From 508a77818b3e56b74ece8c48479593987475634d Mon Sep 17 00:00:00 2001
From: Matt Craddock <5796417+craddm@users.noreply.github.com>
Date: Tue, 3 Dec 2024 12:44:03 +0000
Subject: [PATCH] more linting
---
.../security_checklist_template.md | 67 ++++++++++---------
1 file changed, 34 insertions(+), 33 deletions(-)
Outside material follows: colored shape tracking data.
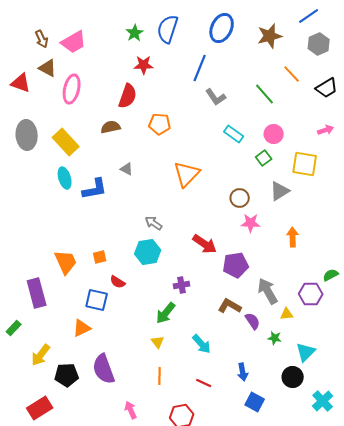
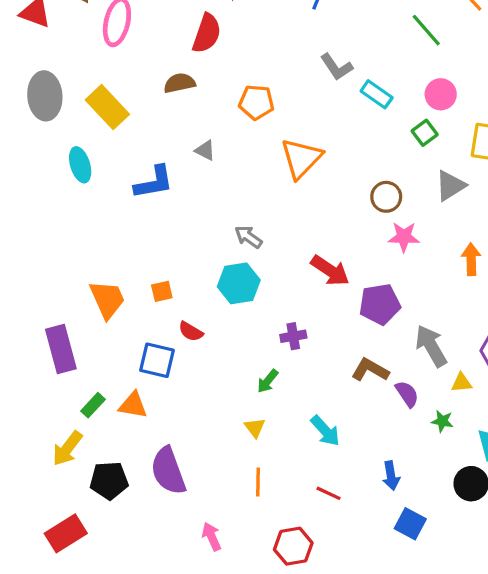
gray L-shape: (216, 97) -> (337, 67), moved
orange pentagon: (160, 124) -> (256, 102), moved
cyan ellipse: (65, 178) -> (80, 165), moved
green arrow: (166, 313) -> (268, 381), size x0.7
green rectangle: (14, 328) -> (93, 405), moved
orange triangle: (82, 328) -> (133, 405), turned 36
diff --git a/docs/source/deployment/security_checklist/security_checklist_template.md b/docs/source/deployment/security_checklist/security_checklist_template.md
index bcb8a9931b..55c2d3b543 100644
--- a/docs/source/deployment/security_checklist/security_checklist_template.md
+++ b/docs/source/deployment/security_checklist/security_checklist_template.md
@@ -1,4 +1,5 @@
# Security checklist
+
Running on SHM/SREs deployed using commit xxxxxx
## Summary
@@ -18,23 +19,23 @@ Running on SHM/SREs deployed using commit xxxxxx
- Verify that: User can reset their own password
![]()
- :white_check_mark:/:partly_sunny:/:fast_forward:/:x: Check: non-registered users cannot connect to any SRE workspace
- - Verify that: User can authenticate but cannot see any workspaces
+ - Verify that: User can authenticate but cannot see any workspaces
![]()
- :white_check_mark:/:partly_sunny:/:fast_forward:/:x: Check: registered users can see SRE workspaces
- - Verify that: User can authenticate and can see workspaces
+ - Verify that: User can authenticate and can see workspaces
![]()
- :white_check_mark:/:partly_sunny:/:fast_forward:/:x: Check: Authenticated user can access workspaces
- - Verify that: You can connect to any workspace
+ - Verify that: You can connect to any workspace
![]()
### Isolated Network
- :white_check_mark:/:partly_sunny:/:fast_forward:/:x: Fail to connect to the internet from a workspace
- - Verify that: Browsing to the service fails
+ - Verify that: Browsing to the service fails
![]()
- - Verify that: You cannot access the service using curl
+ - Verify that: You cannot access the service using curl
![]()
- - Verify: You cannot get the IP address for the service using nslookup
+ - Verify: You cannot get the IP address for the service using nslookup
![]()
### User devices
@@ -42,26 +43,26 @@ Running on SHM/SREs deployed using commit xxxxxx
#### Tier 2:
- Connect to the environment using an allowed IP address and credentials
- - :white_check_mark:/:partly_sunny:/:fast_forward:/:x: Verify that: Connection succeeds
+ - :white_check_mark:/:partly_sunny:/:fast_forward:/:x: Verify that: Connection succeeds
- Connect to the environment from an IP address that is not allowed but with correct credentials
- - :white_check_mark:/:partly_sunny:/:fast_forward:/:x: Verify that: Connection fails
+ - :white_check_mark:/:partly_sunny:/:fast_forward:/:x: Verify that: Connection fails
#### Tier 3:
- All managed devices should be provided by a known IT team at an approved organisation.
- - :white_check_mark:/:partly_sunny:/:fast_forward:/:x: Verify that: the IT team of the approved organisation take responsibility for managing the device.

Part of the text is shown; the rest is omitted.